I recognized those voices. Steve and Pamela. What the heck had they felt the need to discuss out in fifteen degree Fahrenheit weather in the woods at night?
I edged closer until I could make out their individual words.
“What is your problem?” Pamela said.
“Seriously? You have to ask? We can’t stay here!” Steve all but shouted.
“Why not?” she said.
“Four people packed into every room? No running water, and twelve people sharing just two bathrooms in every house and I have to pour my own toilet water every time I flush? That idiot kid and his grandma have got us packed in like frigging sardines here! Is this what you really want for our family, for Cassie?”
“It’s just for a few months, Steve. Then spring will come, we’ll build our own house exactly the way we want it, and everything will be fine. And besides, you should be grateful. These four houses alone probably cost Grandma Letty a quarter of a million dollars.”
Actually, it had been closer to half a million once you threw in the furniture and dishes and stuff. I’d seen the paperwork when Grandma Letty had bought them.
“Besides,” Pamela continued. “We have a shot at a real life here. No more hiding—”
“But we are hiding! We’re in the freaking woods—”
“But we don’t have to hide our abilities within these woods,” Pamela said. “Cassie won’t have to feel like a freak anymore.”
“No, just grow up in some backwoods hillbilly commune with second rate education and
no health care.”
“Which is a lot better than no education at all and drugged out of her mind in an internment camp! Or have you already forgotten that place? And while you’re struggling with that memory of yours, why don’t you also try remembering that you’re talking to one of the resident health care providers around here, you insensitive jackass! Second rate health care? I can heal us just fine!”
Pamela was nearly shrieking at this point. I was surprised the rest of the group hadn’t come outside to see what was going on. She took in a long, noisy breath, then let it out slowly. “Look, I’m not discussing this with you any more. Cassie and I are staying here where we’re safe and accepted. If you want to go brave that crazy world out there on the run, you do what you have to.”

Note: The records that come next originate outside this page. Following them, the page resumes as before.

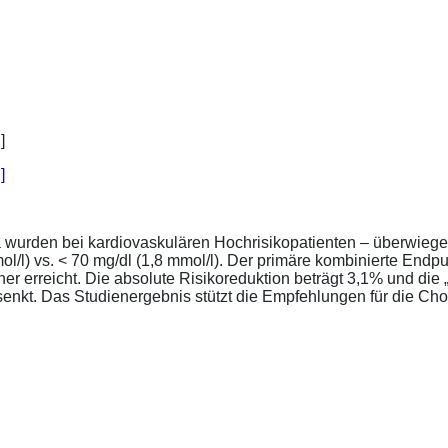
]
a wurden bei kardiovaskulären Hochrisikopatienten – überwiege
l/l) vs. < 70 mg/dl (1,8 mmol/l). Der primäre kombinierte Endp
tener erreicht. Die absolute Risikoreduktion beträgt 3,1% und 
senkt. Das Studienergebnis stützt die Empfehlungen für die Chol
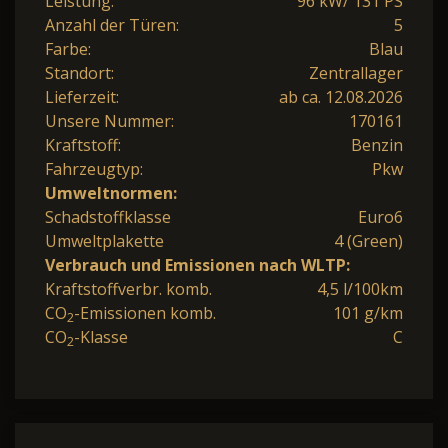
Leistung:
96 kW/ 131 PS
Anzahl der Türen:
5
Farbe:
Blau
Standort:
Zentrallager
Lieferzeit:
ab ca. 12.08.2026
Unsere Nummer:
170161
Kraftstoff:
Benzin
Fahrzeugtyp:
Pkw
Umweltnormen:
Schadstoffklasse
Euro6
Umweltplakette
4 (Green)
Verbrauch und Emissionen nach WLTP:
Kraftstoffverbr. komb.
4,5 l/100km
CO
-Emissionen komb.
101 g/km
2
CO
-Klasse
C
2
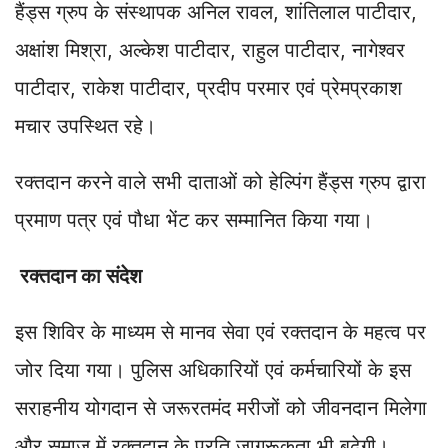
हैंड्स ग्रुप के संस्थापक अनिल रावल, शांतिलाल पाटीदार,
अक्षांश मिश्रा, अल्केश पाटीदार, राहुल पाटीदार, नागेश्वर
पाटीदार, राकेश पाटीदार, प्रदीप परमार एवं प्रेमप्रकाश
मचार उपस्थित रहे।
रक्तदान करने वाले सभी दाताओं को हेल्पिंग हैंड्स ग्रुप द्वारा
प्रमाण पत्र एवं पौधा भेंट कर सम्मानित किया गया।
रक्तदान का संदेश
इस शिविर के माध्यम से मानव सेवा एवं रक्तदान के महत्व पर
जोर दिया गया। पुलिस अधिकारियों एवं कर्मचारियों के इस
सराहनीय योगदान से जरूरतमंद मरीजों को जीवनदान मिलेगा
और समाज में रक्तदान के प्रति जागरूकता भी बढ़ेगी।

I took that as my cue to leave in the other direction. I wasn’t sure why I’d even listened in as long as I had. All I’d really wanted to know was if Steve’s pissy mood was based on something I did, or if the whole situation ticked him off in general. Obviously it was the latter. And definitely none of my business.
Though I sure wouldn’t have been sad to see Steve go, if that was his decision. The guy was an idiot to think he could possibly keep his family safe somewhere else. With the way the international politics were shaping up, there weren’t too many safer places on the planet right now.

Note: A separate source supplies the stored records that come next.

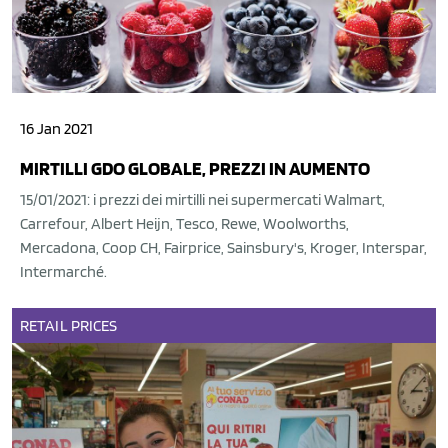
16 Jan 2021
MIRTILLI GDO GLOBALE, PREZZI IN AUMENTO
15/01/2021: i prezzi dei mirtilli nei supermercati Walmart,
Carrefour, Albert Heijn, Tesco, Rewe, Woolworths,
Mercadona, Coop CH, Fairprice, Sainsbury's, Kroger, Interspar,
Intermarché.
RETAIL
PRICES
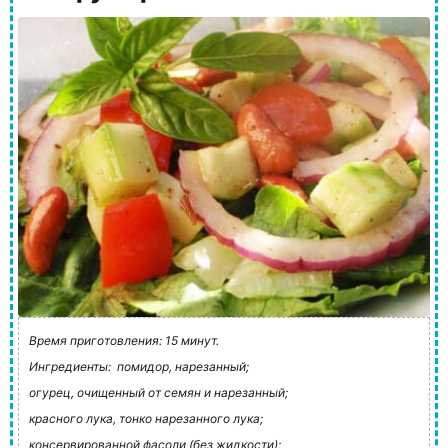
Время приготовления: 15 минут.
Ингредиенты:
помидор, нарезанный;
огурец, очищенный от семян и нарезанный;
красного лука, тонко нарезанного лука;
консервированной фасоли (без жидкости);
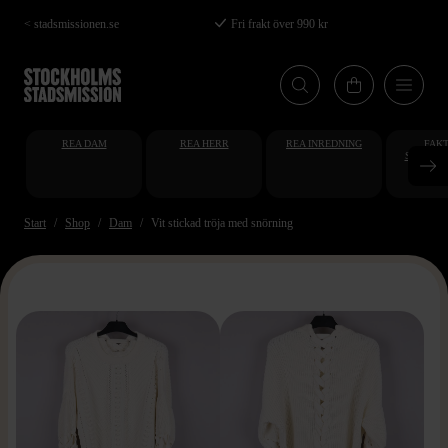
Hoppa
< stadsmissionen.se
Fri frakt över 990 kr
till
huvudinnehåll
REA DAM
REA HERR
REA INREDNING
FAKT
STUDENT
AT
Start
Shop
Dam
Vit stickad tröja med snörning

But Steve struck me as the hardheaded loner type. Maybe he figured he could put a disguise spell on his family’s faces for the rest of their lives and keep them safe that way. Whatever he was thinking, I doubted it included giving up on his family this easily. I’d have to keep an eye on Pamela and Cassie for the next few days just in case Steve tried to force them to leave with him against their will, or something crazy like that.
After seeing him kill that cop back at the gas station with zero hesitation, I had no doubt Steve was fully capable of anything in the name of protecting his family.